We mitigated the intensity noise of fiber lasers by developing a collinear balanced detection (CBD) technique,7 where one beam’s optical pulses are split and combined collinearly with a delay. When the original pulse and the delayed replica are detected, the photocurrents that originate from these pulses add up. However, because the replica is delayed in time, the phase of its photocurrent spectrum in the frequency domain is shifted by an amount that is linearly proportional to the frequency. As a result, the two photocurrents add up destructively at specific frequencies, leading to the cancellation of the intensity noise. We can use these frequency regions (i.e., modulate at these frequencies) for lock-in detection of the SRS signal. The CBD technique will be a key for applying fiber lasers for SRS microscopy.

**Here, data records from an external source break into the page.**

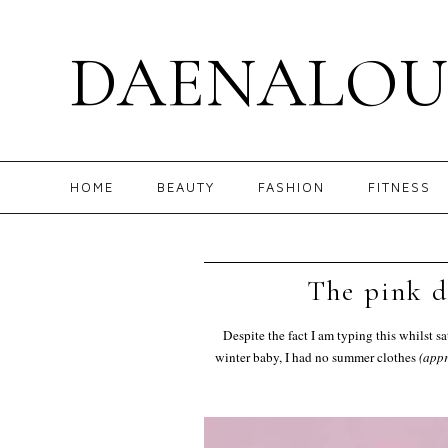
DAENALOU
HOME
BEAUTY
FASHION
FITNESS
The pink d
Despite the fact I am typing this whilst s
winter baby, I had no summer clothes
(appr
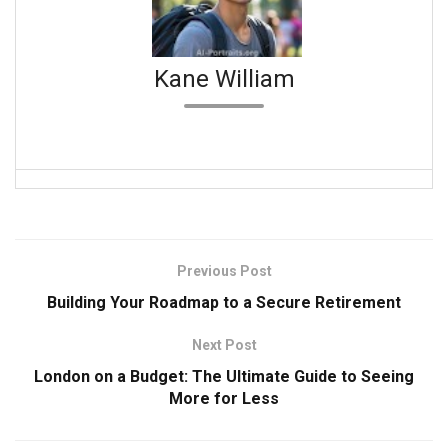
Kane William
Previous Post
Building Your Roadmap to a Secure Retirement
Next Post
London on a Budget: The Ultimate Guide to Seeing
More for Less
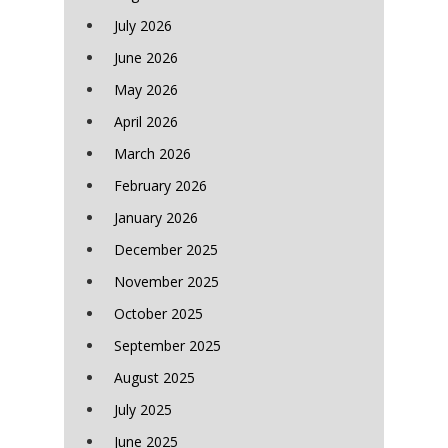
July 2026
June 2026
May 2026
April 2026
March 2026
February 2026
January 2026
December 2025
November 2025
October 2025
September 2025
August 2025
July 2025
June 2025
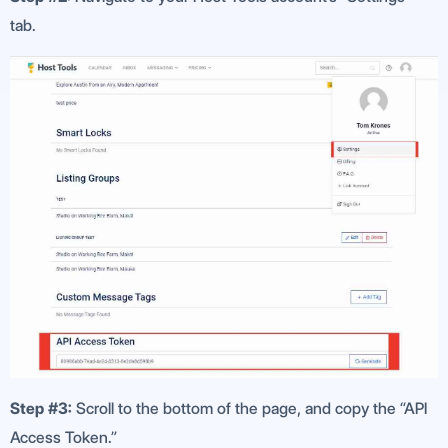
tab.
Step #3:
Scroll to the bottom of the page, and copy the “API
Access Token.”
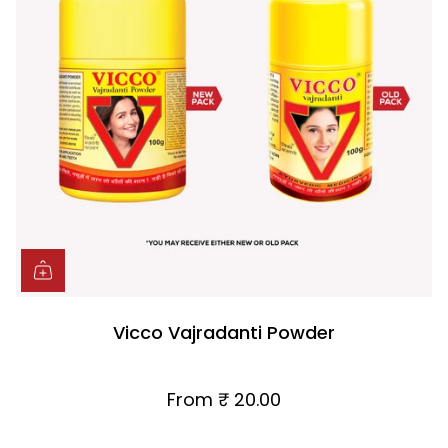
Vicco Vajradanti Powder
From
₹ 20.00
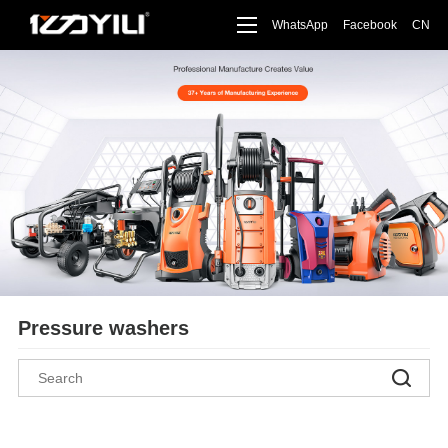
WhatsApp
Facebook
CN
Pressure washers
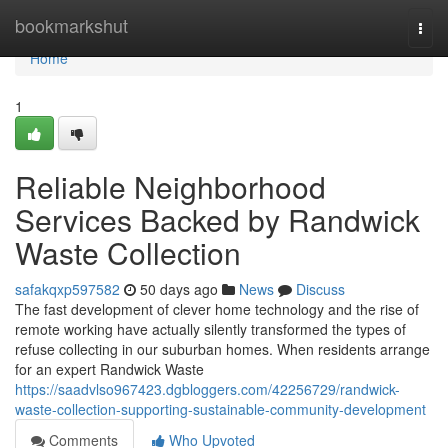
Home
bookmarkshut
Togg
navi
Home
1
Reliable Neighborhood
Services Backed by Randwick
Waste Collection
safakqxp597582
50 days ago
News
Discuss
The fast development of clever home technology and the rise of
remote working have actually silently transformed the types of
refuse collecting in our suburban homes. When residents arrange
for an expert Randwick Waste
https://saadvlso967423.dgbloggers.com/42256729/randwick-
waste-collection-supporting-sustainable-community-development
Comments
Who Upvoted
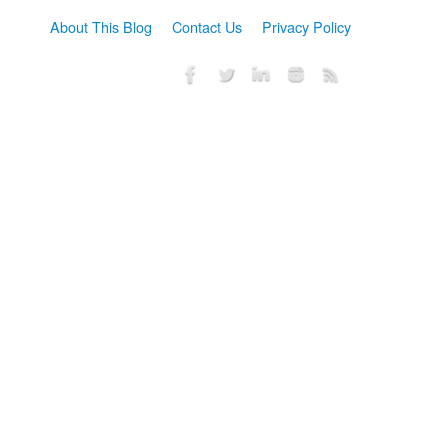
About This Blog
Contact Us
Privacy Policy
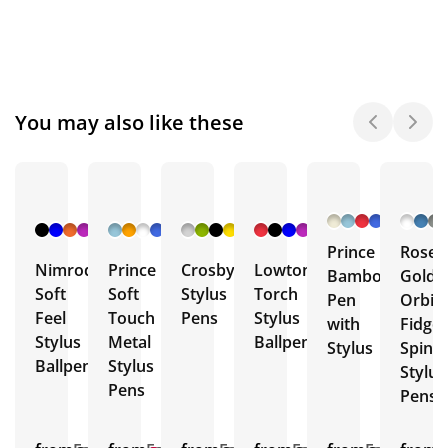
You may also like these
+ 4
+ 10
+ 6
+ 4
More
More
More
More
Prince
Rose
Nimrod
Prince
Crosby
Lowton
Bamboo
Gold
Soft
Soft
Stylus
Torch
Pen
Orbit
Feel
Touch
Pens
Stylus
with
Fidget
Stylus
Metal
Ballpens
Stylus
Spinn
Ballpen
Stylus
Stylus
Pens
Pens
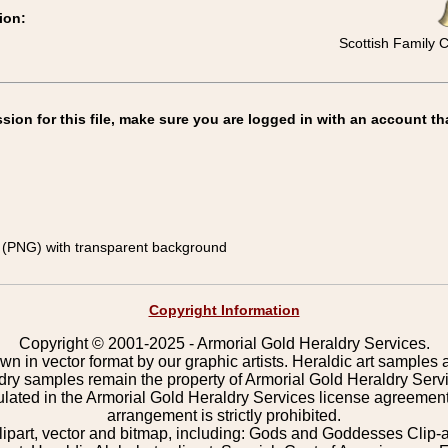
ion:
Scottish Family 
on for this file, make sure you are logged in with an account th
(PNG) with transparent background
Copyright Information
Copyright © 2001-2025 - Armorial Gold Heraldry Services.
wn in vector format by our graphic artists. Heraldic art samples 
ldry samples remain the property of Armorial Gold Heraldry Serv
pulated in the Armorial Gold Heraldry Services license agreement
arrangement is strictly prohibited.
lipart, vector and bitmap, including: Gods and Goddesses Clip-art,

In summary, we have demonstrated a wavelength-tunable fiber laser for SRS microscopy that is suitable for fast biological spectral imaging. We have also shown that the CBD technique can improve the signal-to-noise ratio achievable with dual-fiber-laser SRS microscopy. Although we have been developing laser sources for enhancing molecular specificity and for facilitating the practical implementation of SRS microscopy, many challenges remain: Can we achieve video-rate imaging using two fiber lasers? Can we broaden the wavelength tunability so that we can access the Raman ‘fingerprint region’ (500–1800cm−1), where rich spectroscopic information is obtained? Can we develop ultra-low-noise fiber lasers, which would not require CBD? We are tackling these questions in the next steps of our research. The continuing advances of laser technologies will assist in overcoming these challenges, and may open powerful new biological imaging modalities in the future.